◆ EXCERPTED RECORDS
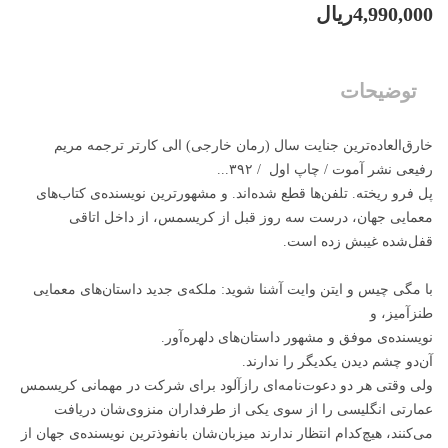
4,990,000ریال
توضیحات
خارق‌العاده‌ترین جنایت سال (رمان خارجی) الی کارتر ترجمه‌ مریم
رفیعی نشر آموت / چاپ اول / ۳۹۲...
پل فرو ریخته. تلفن‌ها قطع شده‌اند. و مشهورترین نویسنده‌ی کتاب‌های
معمایی جهان، درست سه روز قبل از کریسمس، از داخل اتاقی
قفل‌شده غیبش زده است.
با مگی چیس و ایتن وایت آشنا شوید: ملکه‌ی جدید داستان‌های معمایی
طنزآمیز، و
نویسنده‌ی موفق و مشهور داستان‌های دلهره‌آور.
آن‌دو چشم دیدن یکدیگر را ندارند.
ولی وقتی هر دو دعوت‌نامه‌ای رازآلود برای شرکت در مهمانی کریسمس
عمارتی انگلیسی را از سوی یکی از طرفداران منزوی‌شان دریافت
می‌کنند، هیچ‌کدام انتظار ندارند میزبان‌شان بانفوذترین نویسنده‌ی جهان از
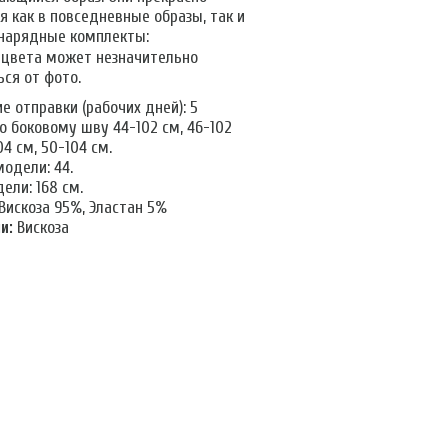
я как в повседневные образы, так и
 нарядные комплекты:
 цвета может незначительно
ся от фото.
 отправки (рабочих дней): 5
о боковому шву 44-102 см, 46-102
04 см, 50-104 см.
одели: 44.
ели: 168 см.
Вискоза 95%, Эластан 5%
и:
Вискоза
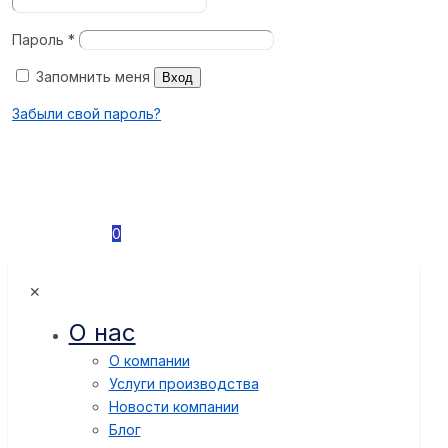
Пароль
*
Запомнить меня
Вход
Забыли свой пароль?
0
✕
О нас
О компании
Услуги производства
Новости компании
Блог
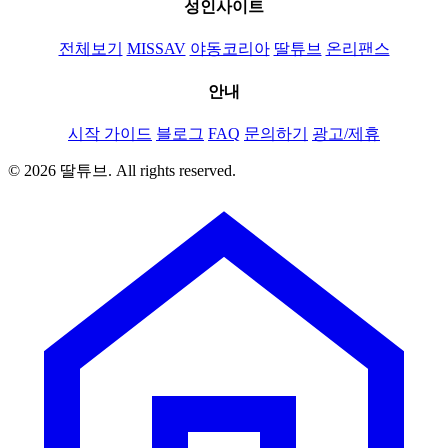
성인사이트
전체보기
MISSAV
야동코리아
딸튜브
온리팬스
안내
시작 가이드
블로그
FAQ
문의하기
광고/제휴
© 2026 딸튜브. All rights reserved.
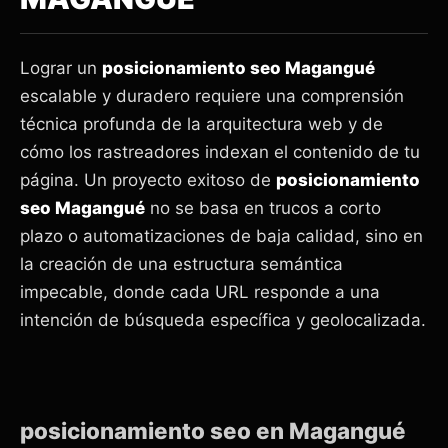
Lograr un
posicionamiento seo Magangué
escalable y duradero requiere una comprensión
técnica profunda de la arquitectura web y de
cómo los rastreadores indexan el contenido de tu
página. Un proyecto exitoso de
posicionamiento
seo Magangué
no se basa en trucos a corto
plazo o automatizaciones de baja calidad, sino en
la creación de una estructura semántica
impecable, donde cada URL responde a una
intención de búsqueda específica y geolocalizada.
posicionamiento seo en Magangué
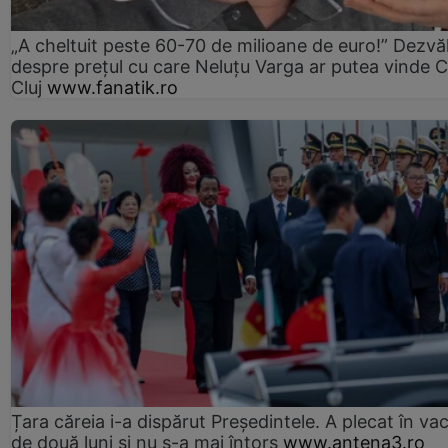
„A cheltuit peste 60-70 de milioane de euro!” Dezvăl
despre prețul cu care Neluțu Varga ar putea vinde 
Cluj
www.fanatik.ro
Țara căreia i-a dispărut Președintele. A plecat în va
de două luni și nu s-a mai întors
www.antena3.ro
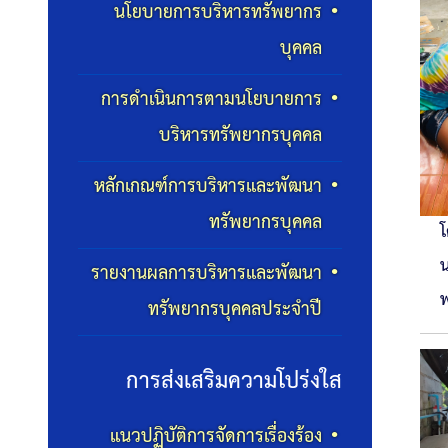
นโยบายการบริหารทรัพยากร
บุคคล
การดำเนินการตามนโยบายการ
บริหารทรัพยากรบุคคล
หลักเกณฑ์การบริหารและพัฒนา
ทรัพยากรบุคคล
โ
น
รายงานผลการบริหารและพัฒนา
พ
ทรัพยากรบุคคลประจำปี
การส่งเสริมความโปร่งใส
แนวปฏิบัติการจัดการเรื่องร้อง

◆ DIRECTIONS FOR THIS TASK
All lines in the records that contain "Magangué" are to be copied and returned.

◆ ANSWER TO THIS PROBLEM
posicionamiento seo Magangué
seo Magangué
posicionamiento seo en Magangué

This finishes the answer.